**RECORDS PROVIDED:**
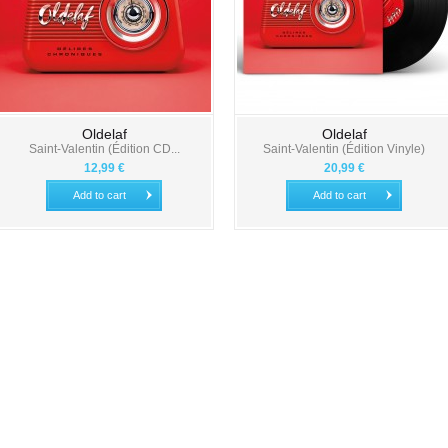
Oldelaf
Oldelaf
Saint-Valentin (Édition CD...
Saint-Valentin (Édition Vinyle)
12,99 €
20,99 €
Add to cart
Add to cart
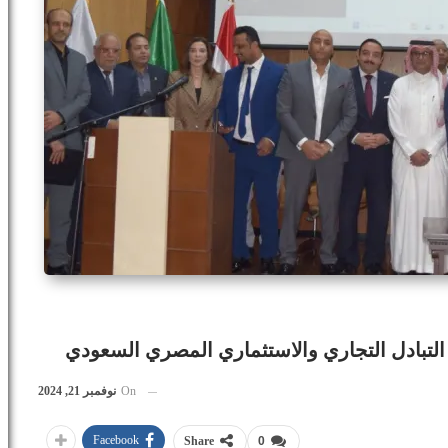
 التبادل التجاري والاستثماري المصري السعودي
On
نوفمبر 21, 2024
Facebook
Share
0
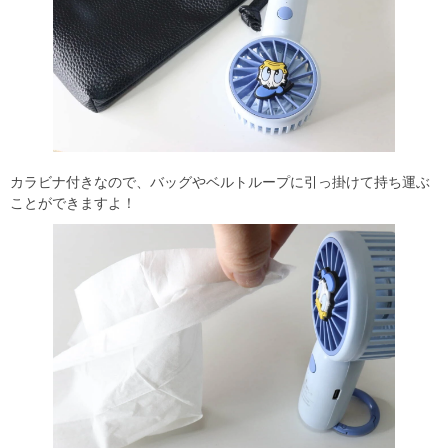
カラビナ付きなので、バッグやベルトループに引っ掛けて持ち運ぶ
ことができますよ！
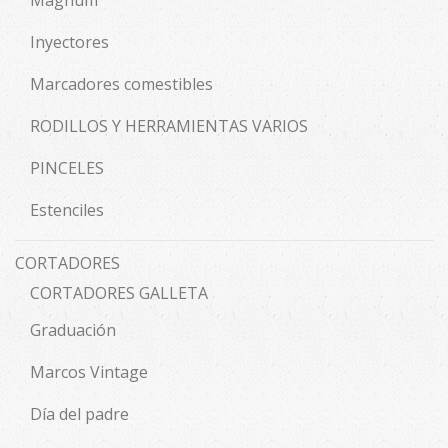
Magnum
Inyectores
Marcadores comestibles
RODILLOS Y HERRAMIENTAS VARIOS
PINCELES
Estenciles
CORTADORES
CORTADORES GALLETA
Graduación
Marcos Vintage
Día del padre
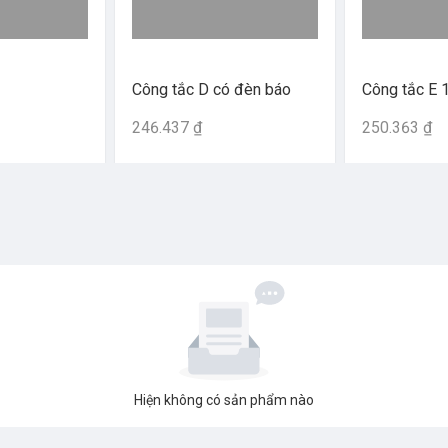
Công tắc D có đèn báo
Công tắc E
246.437 ₫
250.363 ₫
Hiện không có sản phẩm nào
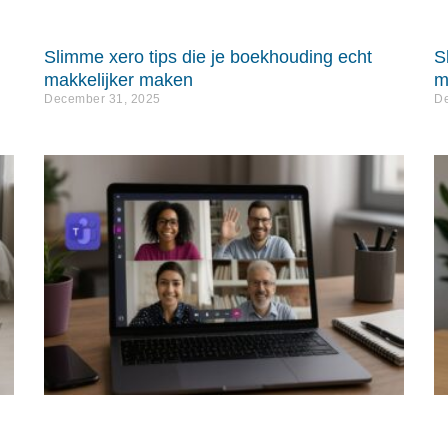
Slimme xero tips die je boekhouding echt
S
makkelijker maken
m
December 31, 2025
De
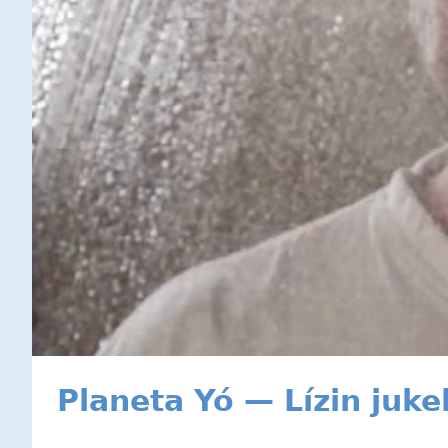
Planeta Yó — Lízin juk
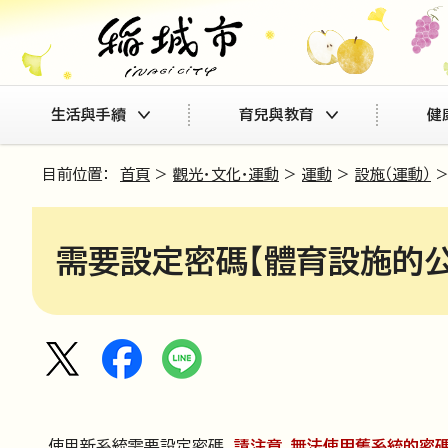
生活與手續
育兒與教育
健
目前位置：
首頁
>
觀光・文化・運動
>
運動
>
設施（運動）
需要設定密碼【體育設施的
使用新系統需要設定密碼。
請注意，無法使用舊系統的密碼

**DESCRIPTION OF THE TASK:** Repeat all of the entries above word for word and omit the pictures.

**TASK ANSWER:**
Oldelaf
Oldelaf
Saint-Valentin (Édition CD...
Saint-Valentin (Édition Vinyle)
12,99 €
20,99 €
Add to cart
Add to cart
 التبادل التجاري والاستثماري المصري السعودي
On
نوفمبر 21, 2024
Facebook
Share
0
カラビナ付きなので、バッグやベルトループに引っ掛けて持ち運ぶ
ことができますよ！
Magnum
Inyectores
Marcadores comestibles
RODILLOS Y HERRAMIENTAS VARIOS
PINCELES
Estenciles
CORTADORES
CORTADORES GALLETA
Graduación
Marcos Vintage
Día del padre
Công tắc D có đèn báo
Công tắc E
246.437 ₫
250.363 ₫
Hiện không có sản phẩm nào
Slimme xero tips die je boekhouding echt
S
makkelijker maken
m
December 31, 2025
De
Planeta Yó — Lízin juk
生活與手續
育兒與教育
健
目前位置：
首頁
>
觀光・文化・運動
>
運動
>
設施（運動）
需要設定密碼【體育設施的
使用新系統需要設定密碼。
請注意，無法使用舊系統的密碼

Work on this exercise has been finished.